Our first business objective was simply to build a self-sustaining practice in Europe that extends and deepens our existing client relationships. We aimed to capture the work that was flowing from our major US clients to other law firms in London. When we opened our office in Brussels in 1999, the initial objective was the same for that market.

We have now achieved those goals in both London and Brussels, and last year adopted a more formal (but short) business plan that established a new set of five objectives for our European practice:

  1. Maintain a profitable practice in Europe that shares the same standards of excellence and culture as our offices in the US;
  2. Grow our offices in London and Brussels to thirty lawyers each;
  3. Expand the cross-generation of revenues between the European and US offices;
  4. Increase the European revenues generated by the European offices to levels that match or exceed the European revenues generated by the US offices;
  5. Increase the productivity of the European lawyers to comparable levels to US lawyers, while taking account of the differing productivity standards that are considered the norm in the respective cities in which we maintain offices.

In short, we want to continue to expand our representation of American clients in London and Brussels but, at the same time, want to become less dependent upon the US client base as the source of our revenues in Europe. We aim to achieve that by attracting more local partners with local business, practising in areas where we have an existing reputation and expertise in our US offices.

How would you describe the culture of the office and the firm as a whole?

The strong culture of the firm is what, I believe, stands us apart from most other law firms. It is what makes Crowell & Moring a good place to work and a hard place to leave. It is rare thing that we have a partner leave to join another firm.

We are an unpretentious and irreverent group of individuals who take our work – but not ourselves – seriously. We work hard, but not too hard because we maintain a respect for the importance of home lives of our lawyers and staff.

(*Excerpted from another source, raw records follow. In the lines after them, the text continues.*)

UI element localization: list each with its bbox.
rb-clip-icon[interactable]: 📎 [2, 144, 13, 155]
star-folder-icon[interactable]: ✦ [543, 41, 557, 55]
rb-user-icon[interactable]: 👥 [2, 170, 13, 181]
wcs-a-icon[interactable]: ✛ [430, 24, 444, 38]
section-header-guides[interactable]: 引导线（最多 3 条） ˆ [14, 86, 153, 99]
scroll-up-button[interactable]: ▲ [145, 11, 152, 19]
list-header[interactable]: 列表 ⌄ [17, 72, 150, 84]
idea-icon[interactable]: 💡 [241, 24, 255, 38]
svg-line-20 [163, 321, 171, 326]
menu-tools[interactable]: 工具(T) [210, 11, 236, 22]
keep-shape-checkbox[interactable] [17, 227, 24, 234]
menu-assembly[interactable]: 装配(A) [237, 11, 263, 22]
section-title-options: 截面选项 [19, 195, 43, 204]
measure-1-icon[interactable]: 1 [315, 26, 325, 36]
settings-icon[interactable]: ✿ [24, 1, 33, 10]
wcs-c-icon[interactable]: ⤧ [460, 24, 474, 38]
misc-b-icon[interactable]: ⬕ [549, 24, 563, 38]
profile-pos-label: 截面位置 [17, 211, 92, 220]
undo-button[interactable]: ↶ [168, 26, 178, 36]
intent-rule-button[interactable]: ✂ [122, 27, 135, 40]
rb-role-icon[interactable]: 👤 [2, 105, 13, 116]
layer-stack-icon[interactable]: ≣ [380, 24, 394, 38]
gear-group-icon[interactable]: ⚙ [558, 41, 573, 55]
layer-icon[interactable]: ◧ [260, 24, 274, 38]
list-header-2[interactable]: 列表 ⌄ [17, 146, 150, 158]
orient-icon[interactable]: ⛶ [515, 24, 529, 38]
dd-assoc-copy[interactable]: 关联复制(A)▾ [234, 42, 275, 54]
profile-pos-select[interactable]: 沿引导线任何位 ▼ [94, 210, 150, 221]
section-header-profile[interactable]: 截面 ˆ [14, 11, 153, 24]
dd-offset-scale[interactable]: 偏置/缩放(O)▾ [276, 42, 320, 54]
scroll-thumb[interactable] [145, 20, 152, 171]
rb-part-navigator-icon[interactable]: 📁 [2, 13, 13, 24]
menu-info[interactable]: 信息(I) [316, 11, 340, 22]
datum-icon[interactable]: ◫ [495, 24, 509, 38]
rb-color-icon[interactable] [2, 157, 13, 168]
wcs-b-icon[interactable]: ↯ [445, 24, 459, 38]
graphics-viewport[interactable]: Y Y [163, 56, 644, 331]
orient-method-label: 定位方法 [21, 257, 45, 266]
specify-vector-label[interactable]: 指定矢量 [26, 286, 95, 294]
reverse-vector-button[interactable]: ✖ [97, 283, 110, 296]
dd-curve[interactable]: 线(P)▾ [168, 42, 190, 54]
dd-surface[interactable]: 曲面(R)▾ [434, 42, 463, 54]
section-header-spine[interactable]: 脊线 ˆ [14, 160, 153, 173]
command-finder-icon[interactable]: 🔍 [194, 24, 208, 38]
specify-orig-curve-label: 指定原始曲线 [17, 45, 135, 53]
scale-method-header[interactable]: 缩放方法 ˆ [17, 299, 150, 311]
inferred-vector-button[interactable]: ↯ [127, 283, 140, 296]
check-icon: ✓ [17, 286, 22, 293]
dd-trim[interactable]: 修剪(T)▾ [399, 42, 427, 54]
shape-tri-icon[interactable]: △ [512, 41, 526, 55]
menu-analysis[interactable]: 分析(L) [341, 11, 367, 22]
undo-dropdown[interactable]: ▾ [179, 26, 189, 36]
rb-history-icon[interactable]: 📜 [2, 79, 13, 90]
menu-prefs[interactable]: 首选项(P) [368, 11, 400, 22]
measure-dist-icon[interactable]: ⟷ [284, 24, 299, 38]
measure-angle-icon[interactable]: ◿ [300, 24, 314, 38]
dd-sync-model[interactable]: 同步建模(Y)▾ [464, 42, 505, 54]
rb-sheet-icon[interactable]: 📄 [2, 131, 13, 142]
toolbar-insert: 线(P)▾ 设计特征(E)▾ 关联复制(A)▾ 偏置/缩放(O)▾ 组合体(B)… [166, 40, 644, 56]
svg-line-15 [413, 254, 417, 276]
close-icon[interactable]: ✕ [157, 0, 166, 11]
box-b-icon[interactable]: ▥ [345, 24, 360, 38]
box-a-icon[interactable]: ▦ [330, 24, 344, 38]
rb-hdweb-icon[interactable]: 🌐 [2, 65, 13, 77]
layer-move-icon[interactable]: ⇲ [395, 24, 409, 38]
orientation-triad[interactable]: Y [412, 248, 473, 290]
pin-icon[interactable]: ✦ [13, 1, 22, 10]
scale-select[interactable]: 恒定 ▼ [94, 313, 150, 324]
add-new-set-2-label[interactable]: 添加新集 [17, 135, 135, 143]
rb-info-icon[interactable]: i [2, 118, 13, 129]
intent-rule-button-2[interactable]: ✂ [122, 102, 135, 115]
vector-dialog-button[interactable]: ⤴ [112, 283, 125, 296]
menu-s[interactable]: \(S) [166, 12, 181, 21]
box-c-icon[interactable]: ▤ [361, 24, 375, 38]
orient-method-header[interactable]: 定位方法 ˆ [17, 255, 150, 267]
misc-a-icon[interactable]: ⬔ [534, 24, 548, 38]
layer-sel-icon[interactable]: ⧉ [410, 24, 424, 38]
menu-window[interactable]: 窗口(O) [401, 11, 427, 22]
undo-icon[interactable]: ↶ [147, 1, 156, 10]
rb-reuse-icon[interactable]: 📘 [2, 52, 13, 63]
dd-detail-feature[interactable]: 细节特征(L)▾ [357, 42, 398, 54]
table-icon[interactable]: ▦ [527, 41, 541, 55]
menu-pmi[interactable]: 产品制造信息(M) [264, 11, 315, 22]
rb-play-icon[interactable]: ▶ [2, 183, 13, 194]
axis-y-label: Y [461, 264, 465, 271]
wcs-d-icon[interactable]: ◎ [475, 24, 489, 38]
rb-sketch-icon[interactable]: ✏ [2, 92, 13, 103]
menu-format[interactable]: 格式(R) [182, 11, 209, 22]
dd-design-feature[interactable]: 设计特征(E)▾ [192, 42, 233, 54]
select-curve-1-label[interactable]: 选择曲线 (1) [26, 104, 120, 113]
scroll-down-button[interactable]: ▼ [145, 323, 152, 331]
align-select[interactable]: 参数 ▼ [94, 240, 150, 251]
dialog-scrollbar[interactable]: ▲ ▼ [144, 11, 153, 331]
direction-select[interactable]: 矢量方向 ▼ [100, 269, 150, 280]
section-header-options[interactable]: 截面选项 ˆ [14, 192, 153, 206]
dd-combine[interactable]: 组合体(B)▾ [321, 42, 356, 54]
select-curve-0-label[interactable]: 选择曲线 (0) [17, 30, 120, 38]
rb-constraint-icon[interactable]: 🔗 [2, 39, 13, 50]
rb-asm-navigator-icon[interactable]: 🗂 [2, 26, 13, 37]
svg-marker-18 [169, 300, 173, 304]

The firm’s logo is a rubber duck, which came about after some comedian decided to fill the fountain in our main reception with these little yellow beasts. The ducks have stayed because they seem just right for us.

The culture of the firm has a lot to do with its history. 2004 is Crowell & Moring’s 25th anniversary. The partnership was founded in Washington as a break away from Jones Day with 53 lawyers. At that time, we were predominantly a US ‘government contracts’ practice. The firm enjoyed a first-class client list, which included most of the major US defence and aerospace companies – but we were servicing those clients in a narrow field of practice. The successful growth of the firm has depended on the ability of our partners to cross-sell the talents of other partners to our existing clients.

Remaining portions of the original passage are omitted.